Naval Aviation Readiness Crisis
Future threats and capabilities aside, the U.S. Navy is stretched to meet the requirements it has today. This has been felt most acutely by the Navy’s air arm, and especially by the strike aircraft used to attack targets on land. Naval aviation has been able to meet its current operational requirements, but its depth has all but disappeared.
Congressional and Defense staff explained to DefenseNews in February that historically about one-third of aircraft are unavailable due to maintenance requirements, but that higher operational demands and lower maintenance budgets have doubled that number since 2012. Today over 60 percent of Navy F/A-18 strike aircraft, and almost three-quarters of Marine Corps F-18s, are unfit to fly.

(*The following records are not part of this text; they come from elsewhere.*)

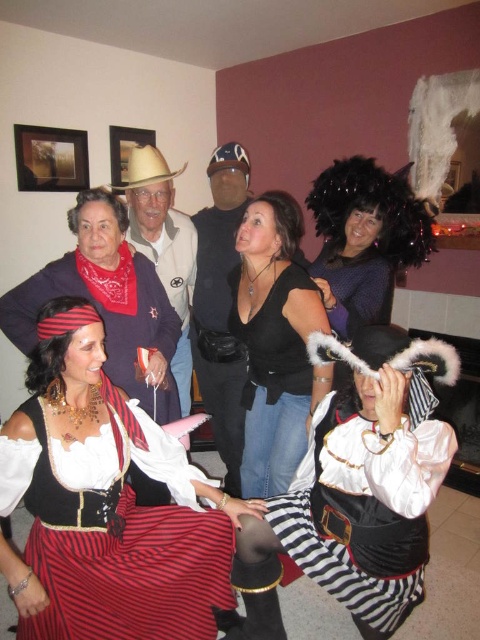 Question: Which point is farther from the camera taking this photo?

Choices:
 (A) (64, 173)
 (B) (229, 442)
 (C) (163, 550)

Answer: (A)

Question: Can you confirm if purple velvet hat at upper center is bigger than light brown felt cowboy hat at center?

Choices:
 (A) yes
 (B) no

Answer: (A)

Question: Which point is closer to the camera taking this photo?

Choices:
 (A) (244, 148)
 (B) (417, 465)
 (C) (333, 292)

Answer: (B)

Question: Can you confirm if striped cotton skirt at lower left is smaller than black leather jacket at center?

Choices:
 (A) no
 (B) yes

Answer: (B)

Question: Is wooden frame at upper left positioned at the back of brown leather cowboy hat at upper center?

Choices:
 (A) yes
 (B) no

Answer: (A)

Question: Which point appears closest to the camera in this image?

Choices:
 (A) 248,170
 (B) 382,264
 (C) 228,358

Answer: (B) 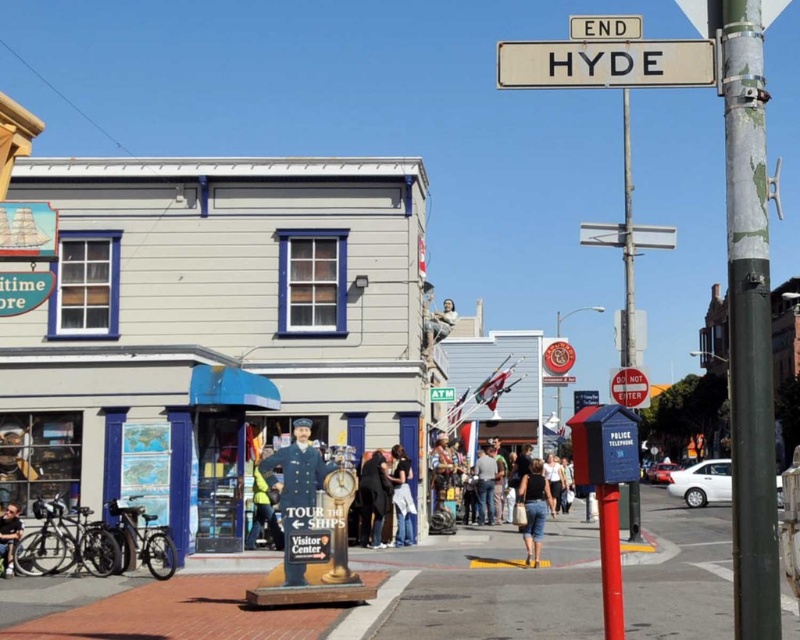 Can you confirm if metallic pole at upper right is wider than denim pants at center?

Indeed, metallic pole at upper right has a greater width compared to denim pants at center.

Between point (628, 332) and point (478, 500), which one is positioned behind?

The point (478, 500) is behind.

Which is behind, point (625, 240) or point (494, 515)?

The point (494, 515) is behind.

Image resolution: width=800 pixels, height=640 pixels. Identify the location of metallic pole at upper right. (628, 244).

Does brick pavement at center have a greater width compared to uniformed statue at center?

Yes.

Find the location of a particular element. This screenshot has width=800, height=640. brick pavement at center is located at coordinates (337, 608).

This screenshot has height=640, width=800. Identify the location of brick pavement at center. (337, 608).

Can you confirm if green peeling paint pole at upper right is smaller than dark blue jeans at center?

Incorrect, green peeling paint pole at upper right is not smaller in size than dark blue jeans at center.

Which is in front, point (748, 602) or point (400, 460)?

Point (748, 602)

Locate an element on the screen. The height and width of the screenshot is (640, 800). green peeling paint pole at upper right is located at coordinates (748, 321).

The massive maintenance backlogs and increased wear on airframes means that there is very little capacity to surge additional air forces for a new conflict, especially against a near-peer adversary with advanced air capabilities of their own, like China or Russia. A year ago Navy officials testified to Congress that it would take six to 12 months to get an additional fighter squadron ready to deploy with a carrier strike group above and beyond what was already scheduled to deploy. In the event of a major contingency requiring combat aircraft, one extra squadron in a year may be too little, too late.
While a major influx of maintenance funding would alleviate some of the immediate backlog, it does little to address a long-term capacity problem. The increased wear and deferred maintenance caused by high operational tempo means that airframes are reaching their design-limit of flight hours years earlier than expected. As a result, the Navy is considering extensive service-live extension modifications to help meet projected aircraft shortfalls in the 2020s and 2030s. But this represents an additional cost the Navy will have to absorb while still trying to keep the production of the F/A-18’s replacement, the F-35, on schedule.
As originally conceived, the F-35C, was supposed to achieve Initial Operational Capability (IOC) in 2015. Cost overruns and technical problems have delayed its expected IOC until 2018 or even 2019, meaning the F-35C will not actually be combat-deployable until 2021. Because of these delays, the existing F/A-18 squadrons have had to absorb additional missions and flying hours the Navy anticipated the F-35C would have begun to pick up by now. This only further exacerbates the F/A-18’s current readiness and long-term service life issues.
Underscoring the scope of the problem the U.S. Navy faces, even the larger defense budget supplement proposed by Trump, which itself remains in doubt, may be inadequate. Richardson told the House that the Navy needed an additional $2.1 billion dollars this year just to address immediate readiness shortfalls that will leave more planes unable to fly and ships tied to the pier. The effect, he said, is that “our ability to deter potential adversaries will be undercut, and our allies and partners will become less certain of our capabilities, which will further intensify the competition [with countries like China and Russia].”
But the Navy’s deterrent effect is already undercut. While Navy and Marine aircraft are engaged in combat missions against Islamic State, the fleet is still more-or-less deploying at peacetime levels, and that poses a major problem in the event of a major wartime demand. If the striking arm of the Navy’s most potent force-projection asset, its aircraft carriers, is already stretched to the point that readying additional reserve squadrons for war could take upwards of a year, then a major power has to be deterred from attempting a fait accompli – say a Chinese action in the South or East China Seas – by forces already deployed. If it isn’t, its leaders know they have months to consolidate their gains before the United States could bring more naval air forces to the fight.